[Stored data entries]
==================================================

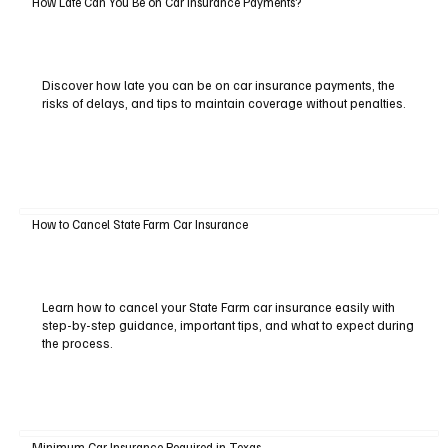
How Late Can You Be on Car Insurance Payments?
Discover how late you can be on car insurance payments, the
risks of delays, and tips to maintain coverage without penalties.
How to Cancel State Farm Car Insurance
Learn how to cancel your State Farm car insurance easily with
step-by-step guidance, important tips, and what to expect during
the process.
Minimum Car Insurance Required in Texas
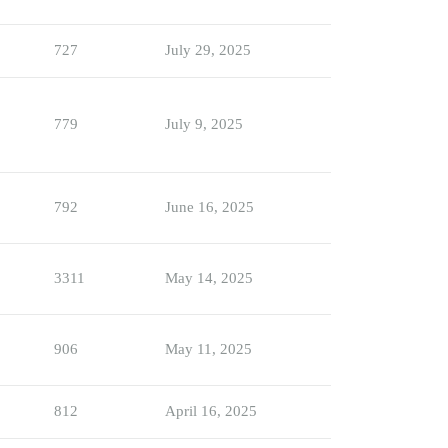
727
July 29, 2025
779
July 9, 2025
792
June 16, 2025
3311
May 14, 2025
906
May 11, 2025
812
April 16, 2025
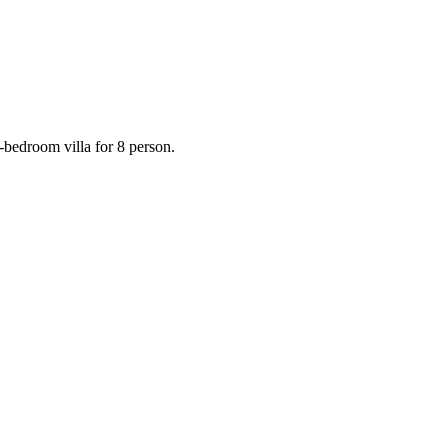
-bedroom villa for 8 person.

==================================================

# [Brief]
Please repeat the entries above exactly, leaving out any pictures.

# [The completed task]
How Late Can You Be on Car Insurance Payments?
Discover how late you can be on car insurance payments, the
risks of delays, and tips to maintain coverage without penalties.
How to Cancel State Farm Car Insurance
Learn how to cancel your State Farm car insurance easily with
step-by-step guidance, important tips, and what to expect during
the process.
Minimum Car Insurance Required in Texas
727
July 29, 2025
779
July 9, 2025
792
June 16, 2025
3311
May 14, 2025
906
May 11, 2025
812
April 16, 2025
-bedroom villa for 8 person.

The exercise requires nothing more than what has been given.